These are the slides for the talk given in the Data Science Lounge at the Data+AI Summit, 2020.

Introduction

This post is a demonstration of how to use PyMC3 to infer the disease parameters for COVID-19. PyMC3 is a probablistic programming framework that is used for Bayesian modeling. It accomplishes this through both Markov Chain Monte Carlo (MCMC) and Variational Inference methods. The work here looks at using the currently available data for the infected cases in the United States as a time-series and attempts to model this using a compartmental model. We try to infer the disease parameters and eventually estimate \(R_0\) using MCMC sampling.

This work is for illustration purposes only and real-life modeling requires far more sophisticated tools than what is shown here.
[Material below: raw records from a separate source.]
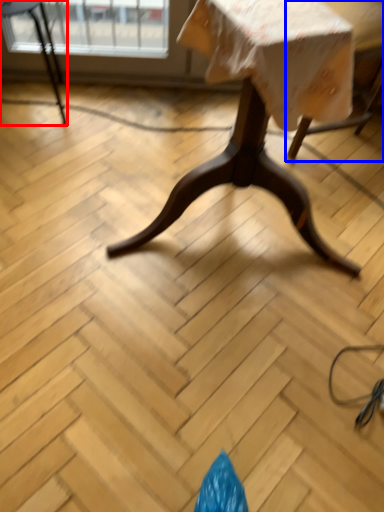 Question: Which object is further to the camera taking this photo, chair (highlighted by a red box) or swivel chair (highlighted by a blue box)?

Choices:
 (A) chair
 (B) swivel chair

Answer: (A) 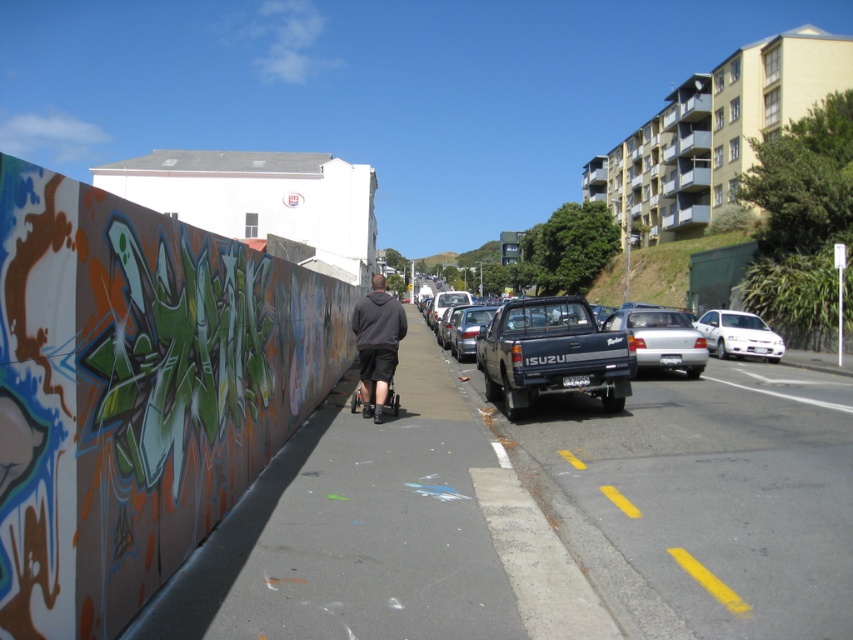 Question: Based on their relative distances, which object is nearer to the matte black pickup truck at center?

Choices:
 (A) white glossy sedan at center-right
 (B) silver metallic sedan at center-right
 (C) dark gray hoodie at center

Answer: (B)

Question: Does matte black pickup truck at center come behind silver metallic sedan at center-right?

Choices:
 (A) no
 (B) yes

Answer: (A)

Question: Among these points, which one is farthest from the camera?

Choices:
 (A) [666, 336]
 (B) [363, 433]
 (C) [601, 344]

Answer: (A)

Question: Does silver metallic sedan at center-right have a smaller size compared to white glossy sedan at center-right?

Choices:
 (A) no
 (B) yes

Answer: (A)

Question: Considering the real-world distances, which object is farthest from the dark blue matte truck at center-right?

Choices:
 (A) silver metallic sedan at center-right
 (B) matte black pickup truck at center

Answer: (A)

Question: Does matte black pickup truck at center appear on the right side of dark blue matte truck at center-right?

Choices:
 (A) yes
 (B) no

Answer: (A) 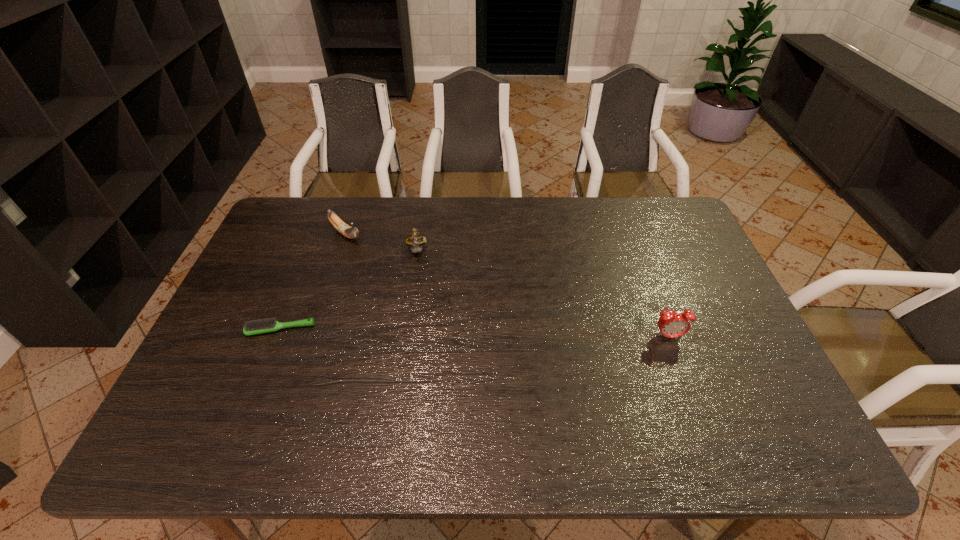 Image resolution: width=960 pixels, height=540 pixels. In order to click on free space on the desktop that is between the shortest object and the rightmost object and is positioned on the face of the third object from left to right in this screenshot , I will do `click(424, 332)`.

You are a GUI agent. You are given a task and a screenshot of the screen. Output one action in this format:
    pyautogui.click(x=<x>, y=<y>)
    Task: Click on the vacant space on the desktop that is between the hairbrush and the rightmost object and is positioned on the peel of the second shortest object
    The height and width of the screenshot is (540, 960).
    Given the screenshot: What is the action you would take?
    pyautogui.click(x=460, y=333) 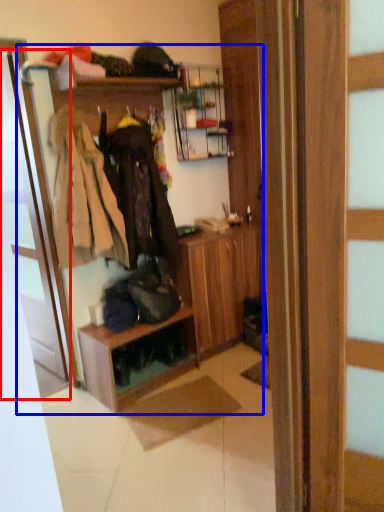 Question: Which of the following is the farthest to the observer, door (highlighted by a red box) or dresser (highlighted by a blue box)?

Choices:
 (A) door
 (B) dresser

Answer: (A) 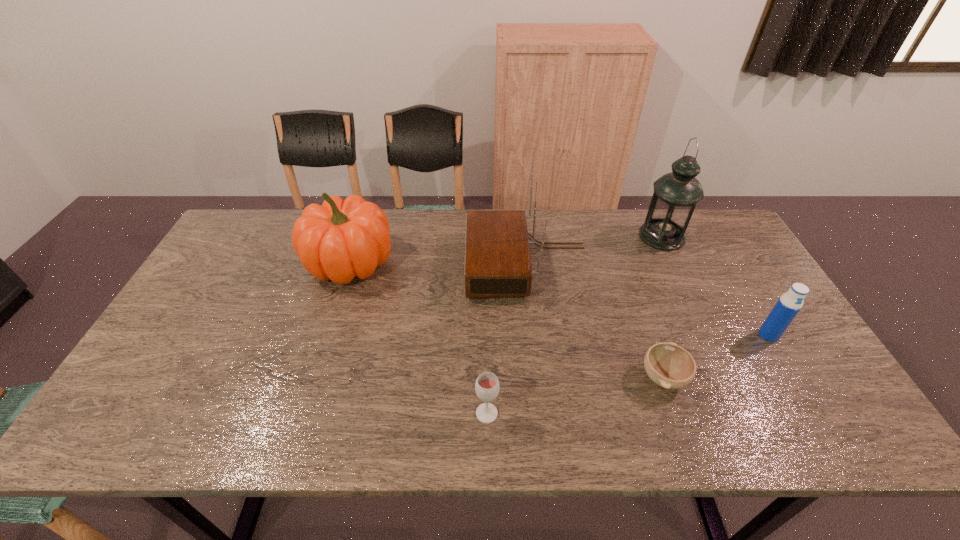 Identify the location of vacant space that's between the third object from right to left and the fifth object from left to right. This screenshot has width=960, height=540. (662, 307).

The height and width of the screenshot is (540, 960). What are the coordinates of `vacant area that lies between the tallest object and the radio_receiver` in the screenshot? It's located at (594, 250).

This screenshot has width=960, height=540. What are the coordinates of `vacant space that is in between the tallest object and the wineglass` in the screenshot? It's located at (574, 325).

Where is `empty space that is in between the oil lamp and the bowl`? This screenshot has width=960, height=540. empty space that is in between the oil lamp and the bowl is located at coordinates (662, 307).

Identify the location of free space between the tallest object and the nearest object. The image size is (960, 540). (574, 325).

This screenshot has height=540, width=960. I want to click on free space between the fifth object from left to right and the radio_receiver, so click(x=594, y=250).

Where is `empty space that is in between the radio_receiver and the pumpkin`? The image size is (960, 540). empty space that is in between the radio_receiver and the pumpkin is located at coordinates (439, 263).

Locate an element on the screen. vacant area that lies between the bowl and the radio_receiver is located at coordinates (595, 320).

Image resolution: width=960 pixels, height=540 pixels. What are the coordinates of `vacant space that is in between the pumpkin and the shortest object` in the screenshot? It's located at (507, 320).

This screenshot has width=960, height=540. I want to click on vacant region between the radio_receiver and the second shortest object, so click(507, 339). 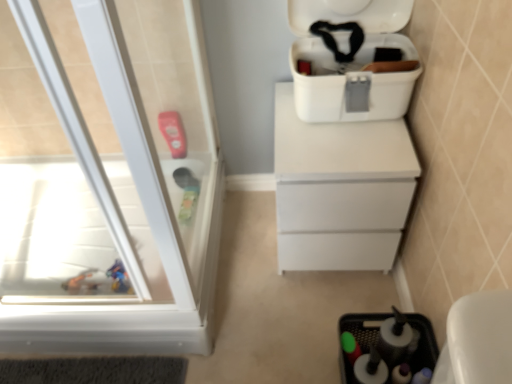 This screenshot has height=384, width=512. Describe the element at coordinates (340, 190) in the screenshot. I see `white matte chest of drawers at center` at that location.

What are the coordinates of `white plastic cooler at upper right` in the screenshot? It's located at (352, 59).

This screenshot has width=512, height=384. Describe the element at coordinates (480, 339) in the screenshot. I see `black plastic sink at lower right` at that location.

Where is `black plastic sink at lower right`? black plastic sink at lower right is located at coordinates point(480,339).

Image resolution: width=512 pixels, height=384 pixels. In order to click on white matte chest of drawers at center in this screenshot , I will do click(340, 190).

From a real-world perspective, is transparent plastic screen door at left located higher than white matte chest of drawers at center?

Yes, from a real-world perspective, transparent plastic screen door at left is over white matte chest of drawers at center

Considering the relative sizes of transparent plastic screen door at left and white matte chest of drawers at center in the image provided, is transparent plastic screen door at left taller than white matte chest of drawers at center?

Indeed, transparent plastic screen door at left has a greater height compared to white matte chest of drawers at center.

Looking at the image, does transparent plastic screen door at left seem bigger or smaller compared to white matte chest of drawers at center?

In the image, transparent plastic screen door at left appears to be smaller than white matte chest of drawers at center.

Considering the sizes of transparent plastic screen door at left and white matte chest of drawers at center in the image, is transparent plastic screen door at left wider or thinner than white matte chest of drawers at center?

Clearly, transparent plastic screen door at left has less width compared to white matte chest of drawers at center.

From the image's perspective, between transparent plastic screen door at left and black plastic sink at lower right, which one is located above?

transparent plastic screen door at left, from the image's perspective.

Can you tell me how much transparent plastic screen door at left and black plastic sink at lower right differ in facing direction?

There is a 178-degree angle between the facing directions of transparent plastic screen door at left and black plastic sink at lower right.

Based on the photo, does transparent plastic screen door at left touch black plastic sink at lower right?

transparent plastic screen door at left is not next to black plastic sink at lower right, and they're not touching.

Can you see black plastic sink at lower right touching transparent plastic screen door at left?

No, black plastic sink at lower right is not beside transparent plastic screen door at left.

From a real-world perspective, is black plastic sink at lower right above or below transparent plastic screen door at left?

Clearly, from a real-world perspective, black plastic sink at lower right is below transparent plastic screen door at left.

Between black plastic sink at lower right and transparent plastic screen door at left, which one has larger width?

With larger width is black plastic sink at lower right.

From the picture: What's the angular difference between black plastic sink at lower right and transparent plastic screen door at left's facing directions?

black plastic sink at lower right and transparent plastic screen door at left are facing 178 degrees away from each other.

Could transparent plastic screen door at left be considered to be inside white plastic cooler at upper right?

No, transparent plastic screen door at left is not surrounded by white plastic cooler at upper right.

Measure the distance from white plastic cooler at upper right to transparent plastic screen door at left.

The distance of white plastic cooler at upper right from transparent plastic screen door at left is 26.07 inches.

Image resolution: width=512 pixels, height=384 pixels. In the image, there is a transparent plastic screen door at left. Identify the location of cooler above it (from the image's perspective). (352, 59).

Can you confirm if white plastic cooler at upper right is bigger than transparent plastic screen door at left?

Indeed, white plastic cooler at upper right has a larger size compared to transparent plastic screen door at left.

In terms of size, does white matte chest of drawers at center appear bigger or smaller than black plastic sink at lower right?

In the image, white matte chest of drawers at center appears to be larger than black plastic sink at lower right.

Considering their positions, is white matte chest of drawers at center located in front of or behind black plastic sink at lower right?

Visually, white matte chest of drawers at center is located behind black plastic sink at lower right.

Is white matte chest of drawers at center positioned with its back to black plastic sink at lower right?

That's not correct — white matte chest of drawers at center is not looking away from black plastic sink at lower right.

Which object is thinner, white matte chest of drawers at center or black plastic sink at lower right?

Thinner between the two is black plastic sink at lower right.

Can you tell me how much transparent plastic screen door at left and white plastic cooler at upper right differ in facing direction?

There is a 92.5-degree angle between the facing directions of transparent plastic screen door at left and white plastic cooler at upper right.

Which is correct: transparent plastic screen door at left is inside white plastic cooler at upper right, or outside of it?

transparent plastic screen door at left cannot be found inside white plastic cooler at upper right.

Considering the sizes of objects transparent plastic screen door at left and white plastic cooler at upper right in the image provided, who is taller, transparent plastic screen door at left or white plastic cooler at upper right?

transparent plastic screen door at left is taller.

Is point (144, 89) less distant than point (307, 42)?

That is False.

Consider the image. Considering the positions of objects white plastic cooler at upper right and white matte chest of drawers at center in the image provided, who is in front, white plastic cooler at upper right or white matte chest of drawers at center?

white plastic cooler at upper right is more forward.

Is white matte chest of drawers at center completely or partially inside white plastic cooler at upper right?

No, white matte chest of drawers at center is not inside white plastic cooler at upper right.

Is white plastic cooler at upper right aimed at white matte chest of drawers at center?

No, white plastic cooler at upper right is not aimed at white matte chest of drawers at center.

From the image's perspective, does white plastic cooler at upper right appear lower than white matte chest of drawers at center?

Incorrect, from the image's perspective, white plastic cooler at upper right is higher than white matte chest of drawers at center.

Where is `the chest of drawers located behind the transparent plastic screen door at left`? the chest of drawers located behind the transparent plastic screen door at left is located at coordinates (340, 190).

The width and height of the screenshot is (512, 384). In order to click on sink located below the transparent plastic screen door at left (from the image's perspective) in this screenshot , I will do `click(480, 339)`.

Estimate the real-world distances between objects in this image. Which object is further from white plastic cooler at upper right, black plastic sink at lower right or transparent plastic screen door at left?

The object further to white plastic cooler at upper right is black plastic sink at lower right.

Considering their positions, is black plastic sink at lower right positioned further to transparent plastic screen door at left than white plastic cooler at upper right?

The object further to transparent plastic screen door at left is black plastic sink at lower right.

Which object lies nearer to the anchor point white matte chest of drawers at center, transparent plastic screen door at left or black plastic sink at lower right?

black plastic sink at lower right lies closer to white matte chest of drawers at center than the other object.

Estimate the real-world distances between objects in this image. Which object is closer to white plastic cooler at upper right, transparent plastic screen door at left or white matte chest of drawers at center?

white matte chest of drawers at center lies closer to white plastic cooler at upper right than the other object.

Which object lies nearer to the anchor point white plastic cooler at upper right, white matte chest of drawers at center or transparent plastic screen door at left?

white matte chest of drawers at center is closer to white plastic cooler at upper right.

Estimate the real-world distances between objects in this image. Which object is further from black plastic sink at lower right, transparent plastic screen door at left or white matte chest of drawers at center?

transparent plastic screen door at left is positioned further to the anchor black plastic sink at lower right.

Estimate the real-world distances between objects in this image. Which object is further from transparent plastic screen door at left, white matte chest of drawers at center or black plastic sink at lower right?

black plastic sink at lower right.

Which object lies further to the anchor point black plastic sink at lower right, white plastic cooler at upper right or white matte chest of drawers at center?

white plastic cooler at upper right.

I want to click on the chest of drawers that lies between white plastic cooler at upper right and black plastic sink at lower right from top to bottom, so click(340, 190).

What are the coordinates of `screen door between white plastic cooler at upper right and black plastic sink at lower right vertically` in the screenshot? It's located at (106, 182).

Identify the location of cooler located between transparent plastic screen door at left and white matte chest of drawers at center in the left-right direction. This screenshot has height=384, width=512. (352, 59).

Where is `the chest of drawers between transparent plastic screen door at left and black plastic sink at lower right vertically`? The height and width of the screenshot is (384, 512). the chest of drawers between transparent plastic screen door at left and black plastic sink at lower right vertically is located at coordinates (340, 190). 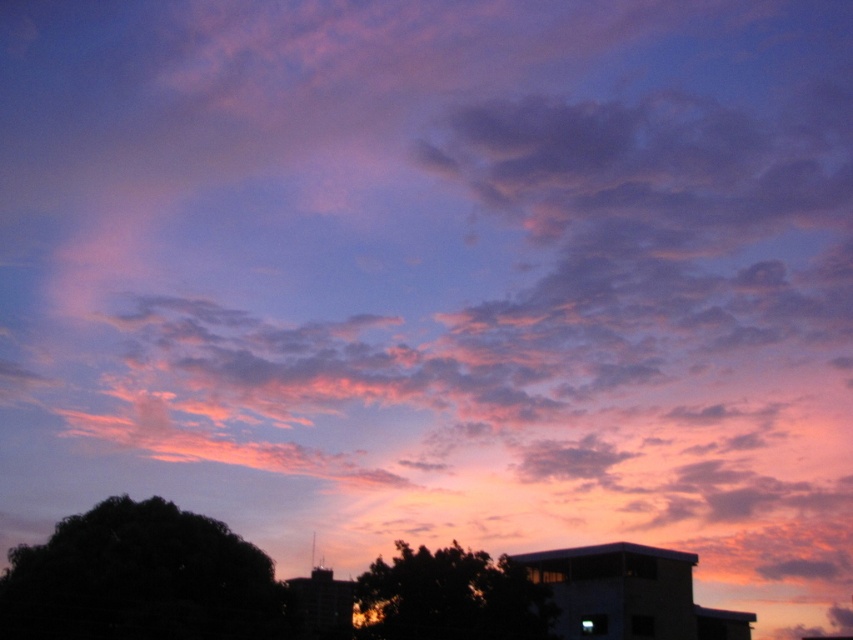 You are standing at the point where the image was taken and want to know how far you are from the point marked at coordinates (202, 525) in the image. Can you determine the distance?

The point marked at coordinates (202, 525) is 182.58 feet away from you.

You are standing at the center of the image and want to walk towards the dark green leafy tree at lower left. Which direction should you face to head directly towards it?

To head directly towards the dark green leafy tree at lower left from the center, you should face the lower left direction since the tree is located at point (141,579), which is in the lower left quadrant of the image. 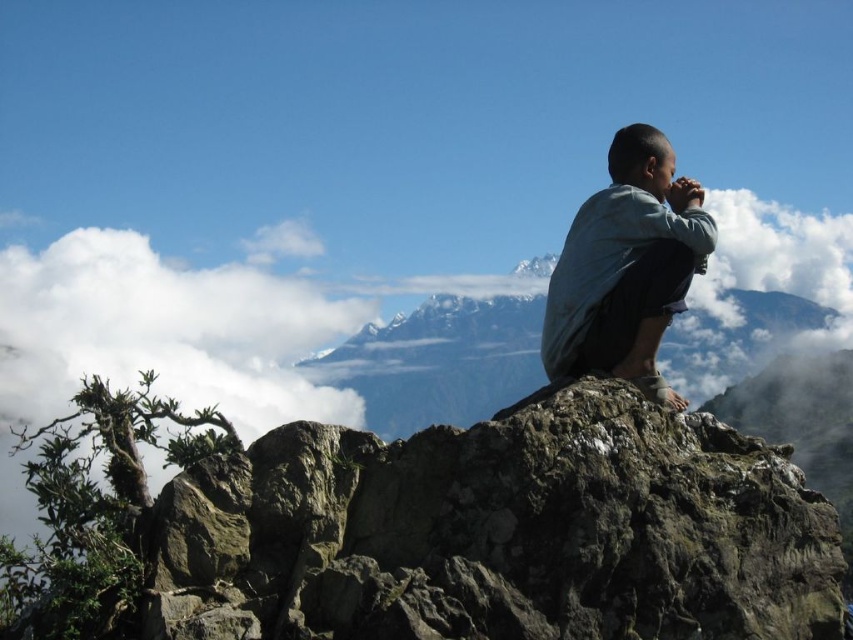 Can you confirm if white fluffy cloud at upper left is positioned to the right of light blue denim shirt at upper right?

In fact, white fluffy cloud at upper left is to the left of light blue denim shirt at upper right.

Is white fluffy cloud at upper left behind light blue denim shirt at upper right?

Yes, it is.

This screenshot has width=853, height=640. What do you see at coordinates (164, 332) in the screenshot?
I see `white fluffy cloud at upper left` at bounding box center [164, 332].

Identify the location of white fluffy cloud at upper left. Image resolution: width=853 pixels, height=640 pixels. (164, 332).

Consider the image. Which is below, rough textured rock at center or white fluffy cloud at upper left?

white fluffy cloud at upper left

Is rough textured rock at center behind white fluffy cloud at upper left?

No, it is not.

Identify the location of rough textured rock at center. This screenshot has width=853, height=640. (500, 531).

Is rough textured rock at center to the left of light blue denim shirt at upper right from the viewer's perspective?

Indeed, rough textured rock at center is positioned on the left side of light blue denim shirt at upper right.

Does point (451, 474) come behind point (616, 362)?

That is False.

Where is `rough textured rock at center`? The width and height of the screenshot is (853, 640). rough textured rock at center is located at coordinates (500, 531). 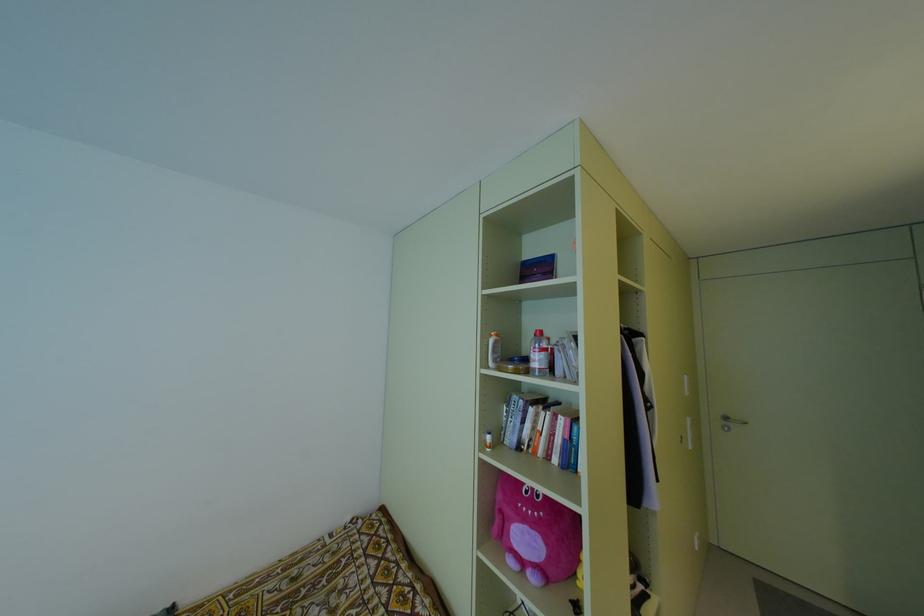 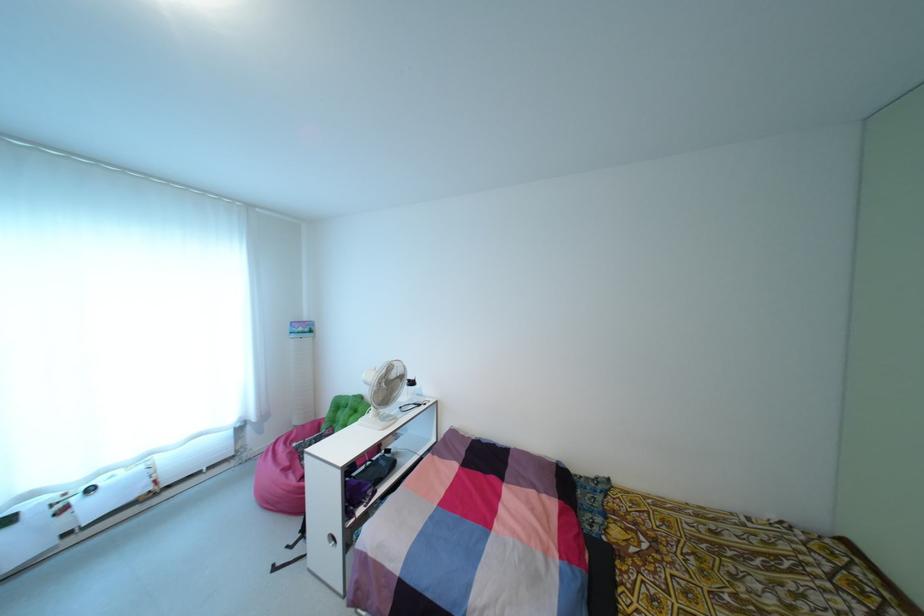 Question: The camera is either moving clockwise (left) or counter-clockwise (right) around the object. The first image is from the beginning of the video and the second image is from the end. Is the camera moving left or right when shooting the video?

Choices:
 (A) Left
 (B) Right

Answer: (B) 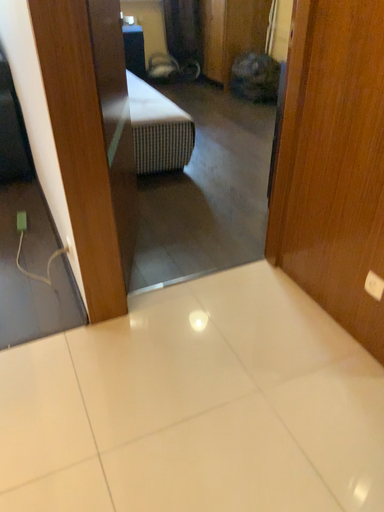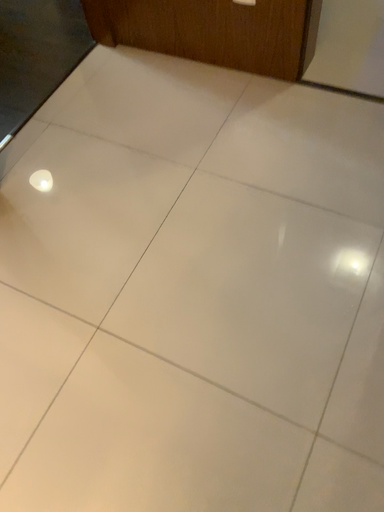 Question: Which way did the camera rotate in the video?

Choices:
 (A) rotated downward
 (B) rotated upward

Answer: (A)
Various assumptions regarding population dynamics are made here, which may not be valid for large non-homogeneous populations. Finally, interventions such as social distancing and vaccinations are not considered here.

This post will cover the following:

  1. Compartmental models for Epidemics

  2. Where the data comes from and how it is ingested

  3. The SIR and an overview of the SIRS model

  4. Bayesian Inference for ODEs with PyMC3

  5. Inference Workflow on Databricks

Compartmental Models for Epidemics

For an overview of compartmental models and their behavior, please refer to this notebook in Julia - https://github.com/sjster/Epidemic.

Compartmental models are a set of Ordinary Differential Equations (ODEs) for closed populations, which imply that there is movement of the population in or out of this compartment. These aim to model disease propagation in compartments of populations that are homogeneous. As you can imagine, these assumptions may not be valid in large populations. It is also important to point out here that vital statistics such as the number of births and deaths in the population may not be included in this model. The following list mentions some of the compartmental models along with the various compartments of disease propagation, however this is not an exhaustive list by any means.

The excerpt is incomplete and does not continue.